医者は注意深く後ろを見ると、橋の下から手が出ていて、馬の尾を引っぱっていたのです。
「かっぱに違いない!」
医者は刀を抜き、馬の尾を引っぱっていた腕を切り落としました。
「ぎゃー!」
と声がして、何かが水に落ちる音が聞こえました。
医者は馬から飛び降りて、あたりを見ると、緑色の腕が落ちていました。手には水かきがありました。医者はその腕を拾い上げ、家に持って帰りました。
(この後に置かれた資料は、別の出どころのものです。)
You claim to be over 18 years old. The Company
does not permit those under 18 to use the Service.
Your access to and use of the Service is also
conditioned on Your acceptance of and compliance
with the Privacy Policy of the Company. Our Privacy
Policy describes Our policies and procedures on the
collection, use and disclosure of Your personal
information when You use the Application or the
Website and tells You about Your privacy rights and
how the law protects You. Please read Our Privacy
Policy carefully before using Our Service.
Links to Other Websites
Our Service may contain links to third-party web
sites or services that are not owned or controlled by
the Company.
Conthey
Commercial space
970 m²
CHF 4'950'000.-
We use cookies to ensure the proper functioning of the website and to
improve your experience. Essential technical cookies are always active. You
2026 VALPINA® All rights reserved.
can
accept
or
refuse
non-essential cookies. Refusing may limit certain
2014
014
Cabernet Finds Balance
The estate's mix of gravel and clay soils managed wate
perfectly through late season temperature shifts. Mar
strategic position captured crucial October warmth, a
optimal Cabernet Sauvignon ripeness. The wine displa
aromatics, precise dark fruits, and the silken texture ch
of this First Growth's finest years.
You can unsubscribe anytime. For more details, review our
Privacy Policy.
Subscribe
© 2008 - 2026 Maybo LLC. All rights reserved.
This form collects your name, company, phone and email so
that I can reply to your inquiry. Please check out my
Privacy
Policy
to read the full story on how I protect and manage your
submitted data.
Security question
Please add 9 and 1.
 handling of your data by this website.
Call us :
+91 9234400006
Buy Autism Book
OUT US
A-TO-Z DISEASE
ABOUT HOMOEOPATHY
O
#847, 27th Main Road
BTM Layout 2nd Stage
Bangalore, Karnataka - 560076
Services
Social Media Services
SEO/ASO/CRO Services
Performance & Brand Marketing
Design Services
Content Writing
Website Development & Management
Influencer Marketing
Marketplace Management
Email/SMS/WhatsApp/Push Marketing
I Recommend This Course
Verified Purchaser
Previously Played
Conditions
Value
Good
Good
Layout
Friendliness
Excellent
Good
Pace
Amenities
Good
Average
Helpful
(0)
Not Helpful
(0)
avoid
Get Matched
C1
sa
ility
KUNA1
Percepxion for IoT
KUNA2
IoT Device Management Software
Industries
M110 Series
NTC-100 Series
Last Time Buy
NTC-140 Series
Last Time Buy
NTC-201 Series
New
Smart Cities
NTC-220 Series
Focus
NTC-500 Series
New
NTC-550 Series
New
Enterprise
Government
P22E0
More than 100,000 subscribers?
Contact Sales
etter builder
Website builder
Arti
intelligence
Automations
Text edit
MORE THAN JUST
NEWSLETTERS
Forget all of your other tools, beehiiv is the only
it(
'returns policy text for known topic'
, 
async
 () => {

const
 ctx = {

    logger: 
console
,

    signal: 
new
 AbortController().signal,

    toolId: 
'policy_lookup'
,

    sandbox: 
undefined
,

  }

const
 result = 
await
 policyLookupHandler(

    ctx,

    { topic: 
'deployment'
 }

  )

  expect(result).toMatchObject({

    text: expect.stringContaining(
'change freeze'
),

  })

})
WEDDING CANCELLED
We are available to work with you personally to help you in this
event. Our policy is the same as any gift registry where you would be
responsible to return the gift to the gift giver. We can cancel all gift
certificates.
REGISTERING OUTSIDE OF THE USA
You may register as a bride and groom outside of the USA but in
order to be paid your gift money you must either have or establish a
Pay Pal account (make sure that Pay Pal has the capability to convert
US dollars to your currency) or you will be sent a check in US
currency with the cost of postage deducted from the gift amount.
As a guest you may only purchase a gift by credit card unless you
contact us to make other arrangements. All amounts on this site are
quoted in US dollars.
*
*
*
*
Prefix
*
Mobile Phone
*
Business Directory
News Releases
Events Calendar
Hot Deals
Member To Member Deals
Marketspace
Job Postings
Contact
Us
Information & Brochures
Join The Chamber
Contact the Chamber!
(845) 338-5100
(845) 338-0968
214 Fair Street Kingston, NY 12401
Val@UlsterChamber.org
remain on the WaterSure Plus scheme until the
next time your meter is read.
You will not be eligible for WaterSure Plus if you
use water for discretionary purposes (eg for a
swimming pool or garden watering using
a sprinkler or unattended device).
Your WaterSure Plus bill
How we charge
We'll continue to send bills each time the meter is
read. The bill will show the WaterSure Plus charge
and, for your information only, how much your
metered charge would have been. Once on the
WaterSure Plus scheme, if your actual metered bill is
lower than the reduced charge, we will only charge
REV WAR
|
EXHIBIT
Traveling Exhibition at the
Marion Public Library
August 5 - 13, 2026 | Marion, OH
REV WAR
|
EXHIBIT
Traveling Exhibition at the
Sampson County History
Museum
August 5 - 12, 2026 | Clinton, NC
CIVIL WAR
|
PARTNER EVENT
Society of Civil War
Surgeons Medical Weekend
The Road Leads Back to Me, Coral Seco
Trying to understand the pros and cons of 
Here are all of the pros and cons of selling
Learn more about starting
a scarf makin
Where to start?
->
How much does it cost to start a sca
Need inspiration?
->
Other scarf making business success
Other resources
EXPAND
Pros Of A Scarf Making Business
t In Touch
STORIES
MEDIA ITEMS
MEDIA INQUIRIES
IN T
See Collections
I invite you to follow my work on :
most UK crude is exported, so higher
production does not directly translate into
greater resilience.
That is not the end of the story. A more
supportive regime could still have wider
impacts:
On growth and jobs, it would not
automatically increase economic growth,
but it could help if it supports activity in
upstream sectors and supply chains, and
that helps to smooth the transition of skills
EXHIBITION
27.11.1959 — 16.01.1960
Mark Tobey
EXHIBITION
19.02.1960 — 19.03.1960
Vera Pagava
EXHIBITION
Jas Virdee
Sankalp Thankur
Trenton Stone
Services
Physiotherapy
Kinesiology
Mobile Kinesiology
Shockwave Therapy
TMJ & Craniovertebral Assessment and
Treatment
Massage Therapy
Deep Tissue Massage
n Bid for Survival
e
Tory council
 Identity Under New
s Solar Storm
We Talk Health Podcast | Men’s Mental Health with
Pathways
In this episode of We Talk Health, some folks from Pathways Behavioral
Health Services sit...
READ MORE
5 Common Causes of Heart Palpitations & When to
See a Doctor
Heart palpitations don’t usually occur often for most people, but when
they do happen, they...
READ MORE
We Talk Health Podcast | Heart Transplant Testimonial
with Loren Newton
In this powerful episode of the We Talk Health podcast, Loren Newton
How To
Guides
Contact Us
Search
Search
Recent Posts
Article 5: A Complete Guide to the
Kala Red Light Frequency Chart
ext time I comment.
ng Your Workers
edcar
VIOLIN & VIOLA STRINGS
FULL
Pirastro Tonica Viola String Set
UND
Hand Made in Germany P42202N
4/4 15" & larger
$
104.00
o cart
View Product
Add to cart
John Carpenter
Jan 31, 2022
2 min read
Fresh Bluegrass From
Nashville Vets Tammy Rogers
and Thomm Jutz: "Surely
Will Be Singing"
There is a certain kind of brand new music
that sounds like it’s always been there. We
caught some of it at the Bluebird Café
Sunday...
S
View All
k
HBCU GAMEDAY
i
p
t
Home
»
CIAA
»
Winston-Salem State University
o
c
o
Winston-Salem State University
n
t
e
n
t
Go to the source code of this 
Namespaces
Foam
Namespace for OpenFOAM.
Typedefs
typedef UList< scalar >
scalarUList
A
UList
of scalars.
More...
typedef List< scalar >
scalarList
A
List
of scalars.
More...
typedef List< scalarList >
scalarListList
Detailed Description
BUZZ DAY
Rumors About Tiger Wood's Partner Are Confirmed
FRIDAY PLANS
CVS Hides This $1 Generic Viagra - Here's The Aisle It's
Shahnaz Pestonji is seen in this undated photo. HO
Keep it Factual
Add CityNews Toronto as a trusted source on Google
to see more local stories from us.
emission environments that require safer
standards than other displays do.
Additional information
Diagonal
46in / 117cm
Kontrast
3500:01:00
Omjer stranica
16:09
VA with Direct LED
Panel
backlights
その晩医者が寝ていると、誰かが戸を叩く音がしました。
「ああ、急患だな」
と医者は思い、戸を開けてびっくりしました。悲しい顔をしたかっぱがいたのです。そこに立っていたかっぱには片腕しかありませんでした。
医者はかっぱに向かって怒鳴りました。
「今夜、馬の尾を引っぱったのはお前だな! こんなところで何をしておる?」
かっぱは言いました。
「あの、ごめんなさい。馬を川の中に引きずり込もうとしたら、腕を切り落とされました。ちょっとふざけただけだったのです。でも、片腕だけでは泳ぐことができません。泳げないと、十分な食べ物を取ることができなくて死んでしまいます。腕を返してもらえませんか?」
かっぱは何度も何度も頭を下げました。
医者は河童を気の毒に思って言いました。
「もう二度といたずらをしないと約束するなら、腕を返してやろう。でもなぜ返してほしいのか? 腕はくっつかないだろうに」
「特別な薬があるのです。それを使って腕をくっつけます。私の腕はもと通りになるのです。腕を返してくれたら、その薬の作り方を教えます」
医者はこの特別な薬に興味を持ったので、かっぱに腕を返してやりました。かっぱはどの草を使うか、どうやって薬を作るのかを医者に教えました。そして、河童の腕はもと通りになり、帰っていきました。
翌朝、一人の農民が腕を折ったと医者のところへやってきました。医者はかっぱの薬を作って、農民の腕に使ってみました。するとすぐに腕はよくなりました。
それ以来、医者はかっぱの不思議な薬を使ってたくさんの人を治しましたとさ。
めでたし、めでたし。
意外に信用できるんですね。先週の末の息子とはちがうようで…。